** Records for this exercise follows **

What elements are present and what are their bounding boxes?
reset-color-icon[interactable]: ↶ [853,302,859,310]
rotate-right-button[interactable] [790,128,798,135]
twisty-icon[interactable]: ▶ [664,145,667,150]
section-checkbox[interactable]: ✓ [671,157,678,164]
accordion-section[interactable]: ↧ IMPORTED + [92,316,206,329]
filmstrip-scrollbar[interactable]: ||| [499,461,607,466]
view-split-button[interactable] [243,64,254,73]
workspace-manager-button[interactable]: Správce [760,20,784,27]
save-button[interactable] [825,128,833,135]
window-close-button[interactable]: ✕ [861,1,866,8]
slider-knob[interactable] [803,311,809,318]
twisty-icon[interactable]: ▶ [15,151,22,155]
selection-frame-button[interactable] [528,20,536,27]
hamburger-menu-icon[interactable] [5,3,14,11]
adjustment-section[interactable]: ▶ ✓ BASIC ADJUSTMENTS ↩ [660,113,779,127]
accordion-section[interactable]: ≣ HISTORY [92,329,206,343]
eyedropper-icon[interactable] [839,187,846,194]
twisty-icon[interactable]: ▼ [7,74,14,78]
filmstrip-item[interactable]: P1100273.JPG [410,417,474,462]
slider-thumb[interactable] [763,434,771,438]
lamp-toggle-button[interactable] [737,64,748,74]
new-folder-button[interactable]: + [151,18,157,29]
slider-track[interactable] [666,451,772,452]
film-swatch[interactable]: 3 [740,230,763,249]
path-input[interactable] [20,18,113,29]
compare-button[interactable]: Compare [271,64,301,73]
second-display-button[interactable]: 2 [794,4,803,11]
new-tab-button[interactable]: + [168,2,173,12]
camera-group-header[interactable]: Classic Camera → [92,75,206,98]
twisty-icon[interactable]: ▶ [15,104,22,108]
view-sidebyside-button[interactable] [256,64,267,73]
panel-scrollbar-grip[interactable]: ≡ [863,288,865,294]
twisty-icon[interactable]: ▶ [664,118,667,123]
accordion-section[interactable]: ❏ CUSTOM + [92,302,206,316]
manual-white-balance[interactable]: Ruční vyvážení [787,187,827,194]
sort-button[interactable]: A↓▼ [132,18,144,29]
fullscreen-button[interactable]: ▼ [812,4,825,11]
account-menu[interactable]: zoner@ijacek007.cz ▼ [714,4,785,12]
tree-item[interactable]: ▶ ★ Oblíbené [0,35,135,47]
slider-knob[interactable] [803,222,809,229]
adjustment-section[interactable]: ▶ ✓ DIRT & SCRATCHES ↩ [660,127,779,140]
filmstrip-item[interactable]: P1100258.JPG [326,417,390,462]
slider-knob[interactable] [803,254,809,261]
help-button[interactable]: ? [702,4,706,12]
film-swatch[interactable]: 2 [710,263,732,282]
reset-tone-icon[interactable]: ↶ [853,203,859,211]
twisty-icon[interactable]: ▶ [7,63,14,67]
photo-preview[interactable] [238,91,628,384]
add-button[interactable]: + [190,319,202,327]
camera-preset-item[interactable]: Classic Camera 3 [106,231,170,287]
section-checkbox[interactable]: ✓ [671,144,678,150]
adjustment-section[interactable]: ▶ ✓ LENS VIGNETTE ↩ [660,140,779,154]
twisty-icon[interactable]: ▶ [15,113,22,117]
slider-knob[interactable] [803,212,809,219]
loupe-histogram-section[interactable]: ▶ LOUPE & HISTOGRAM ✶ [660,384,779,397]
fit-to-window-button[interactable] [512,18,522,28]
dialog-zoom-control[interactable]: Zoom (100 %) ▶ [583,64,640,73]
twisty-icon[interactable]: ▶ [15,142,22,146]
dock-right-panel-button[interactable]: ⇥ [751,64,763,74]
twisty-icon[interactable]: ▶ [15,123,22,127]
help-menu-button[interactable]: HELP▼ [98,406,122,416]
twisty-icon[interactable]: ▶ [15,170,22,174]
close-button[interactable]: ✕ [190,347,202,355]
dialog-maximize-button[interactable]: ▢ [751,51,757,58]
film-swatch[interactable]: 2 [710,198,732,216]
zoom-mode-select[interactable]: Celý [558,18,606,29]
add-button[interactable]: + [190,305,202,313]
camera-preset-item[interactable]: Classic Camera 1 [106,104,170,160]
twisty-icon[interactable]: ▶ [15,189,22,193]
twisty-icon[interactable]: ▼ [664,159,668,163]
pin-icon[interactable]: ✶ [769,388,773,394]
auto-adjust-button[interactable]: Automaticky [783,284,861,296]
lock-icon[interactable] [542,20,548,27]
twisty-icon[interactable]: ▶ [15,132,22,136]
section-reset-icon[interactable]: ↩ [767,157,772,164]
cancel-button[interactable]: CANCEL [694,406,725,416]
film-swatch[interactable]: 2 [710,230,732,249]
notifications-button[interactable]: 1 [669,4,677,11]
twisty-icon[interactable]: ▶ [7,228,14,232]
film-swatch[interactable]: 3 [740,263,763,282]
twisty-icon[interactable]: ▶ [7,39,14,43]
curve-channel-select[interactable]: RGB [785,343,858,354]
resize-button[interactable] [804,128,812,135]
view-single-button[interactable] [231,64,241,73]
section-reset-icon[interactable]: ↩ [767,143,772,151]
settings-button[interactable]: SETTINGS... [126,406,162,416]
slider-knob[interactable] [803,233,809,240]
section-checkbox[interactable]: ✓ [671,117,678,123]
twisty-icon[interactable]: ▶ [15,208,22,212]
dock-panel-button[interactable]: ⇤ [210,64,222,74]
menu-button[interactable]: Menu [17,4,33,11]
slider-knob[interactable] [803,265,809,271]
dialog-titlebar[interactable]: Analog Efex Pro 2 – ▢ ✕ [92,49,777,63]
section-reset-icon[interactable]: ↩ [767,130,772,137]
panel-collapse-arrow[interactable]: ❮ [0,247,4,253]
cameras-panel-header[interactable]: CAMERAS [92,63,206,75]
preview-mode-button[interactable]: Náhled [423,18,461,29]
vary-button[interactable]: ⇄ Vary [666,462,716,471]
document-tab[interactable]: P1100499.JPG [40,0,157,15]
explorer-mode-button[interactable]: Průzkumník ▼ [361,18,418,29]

** End of Records for this exercise **

**Work required**
Find how many lines in the material above hold the word "knob", then reply with only that figure.

**Task output**
6